Alternately, generate code that is optimized for some task by some metric, and show that because the code is best by this criterion, it doesn't show creativity.
Another possibility here is for the LLM vendor to log the code generation tasks typically asked for and then salt the model with vetted, correct, non-infringing code for those questions.
While I think that would probably get around the copyright infringement issues, it still bothers me.
I don't like the idea that a corporation can hoover up countless open source code and contributions (including mine), and then use that to make money selling code generation assistance to other people, even if the output of that code generation would be different enough to any specific copyrighted block of code such that it couldn't result in a copyright infringement claim.
It's not even clear that we can stop this from happening; it's certainly possible that a "GPLv4" that had a provision against using covered code for LLM trailing would be legally (if not just practically) unenforceable.

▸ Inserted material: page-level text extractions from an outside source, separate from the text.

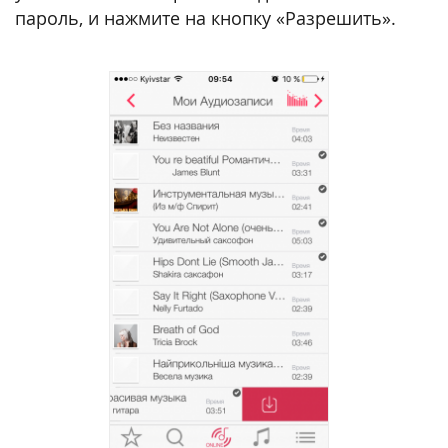
пароль, и нажмите на кнопку «Разрешить».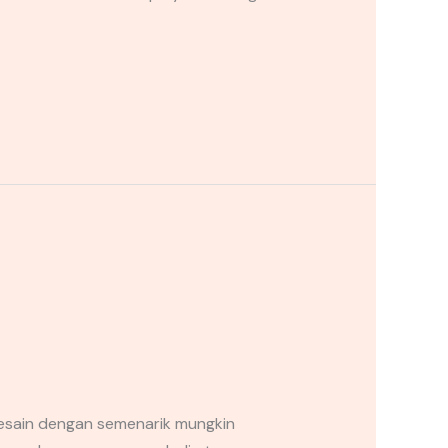
esain dengan semenarik mungkin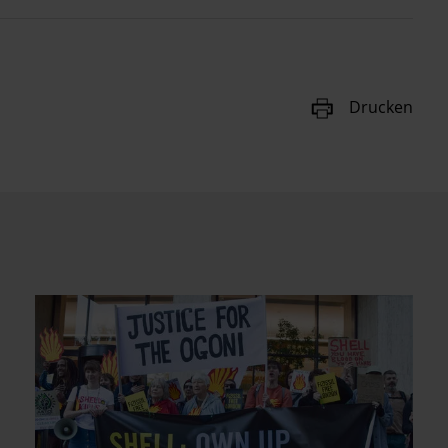
Drucken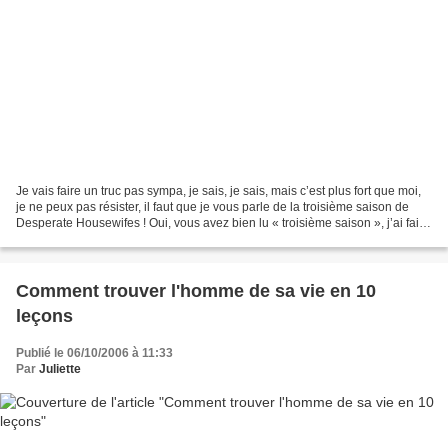
Je vais faire un truc pas sympa, je sais, je sais, mais c’est plus fort que moi,
je ne peux pas résister, il faut que je vous parle de la troisième saison de
Desperate Housewifes ! Oui, vous avez bien lu « troisième saison », j’ai fait
un aller/retour...
Comment trouver l'homme de sa vie en 10
leçons
Publié le 06/10/2006 à 11:33
Par
Juliette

To me, the ickiest part is centralization. While models and training tools will probably (maybe?) get cheaper over time, building and operating something like Copilot requires a lot of money and resources. Do we really want these capabilities to be locked up inside big, well-capitalized corporations? For me, the answer to that is a resounding hell no.
That said, the presence or absence of these individuals in specific threads is curious. The "all forms of copyright are unethical" people are all over the Disney threads. Surely anyone with such a keen interest in copyright law and policy would wish to comment on this thread as well, the topics being so similar?
For crying out loud, this submission is an hour old. People have barely had time to even know it exists.
Do you think people are just seething to have arguments and set up alarms to be woken up one the middle of the night whenever there’s a conversation involving copyright on HN?
Or may, just maybe, it’s different people and HN is not an amorphous hive mind where everyone thinks the same thing all the time.
It boggles the mind how there’s always someone on HN complaining about HN’s hypocrisy. Clearly not everyone on this site shares opinions on everything, else you wouldn’t be making the criticism.
Everything was going great and I had a working example, so I decided to look online for some example code to verify I was doing things correctly, and not making any glaring mistakes. It was then that I found an exact line by line copy of what chat gpt had given me. This was before it had the ability to google things, and the code predated openAI. It had even brought across spelling errors in the variables, the only thing it changed was it translated the comments from Spanish to English.
I had always been under the impression that chat gpt just learned from sources, and then gave you a new result based roughly on its sources. I think some of the confounding variables here were, 1. this was a very specific use case and not many examples existed, and 2. all opengl code looks similar, to a point.
The worst part was, there was no license provided for the code or the repo, so it was not legal for me to take the code wholesale like that. I am now much more cautious about asking chat gpt for code, I only have it give me direction now, and no longer use 'sample code' that it produces.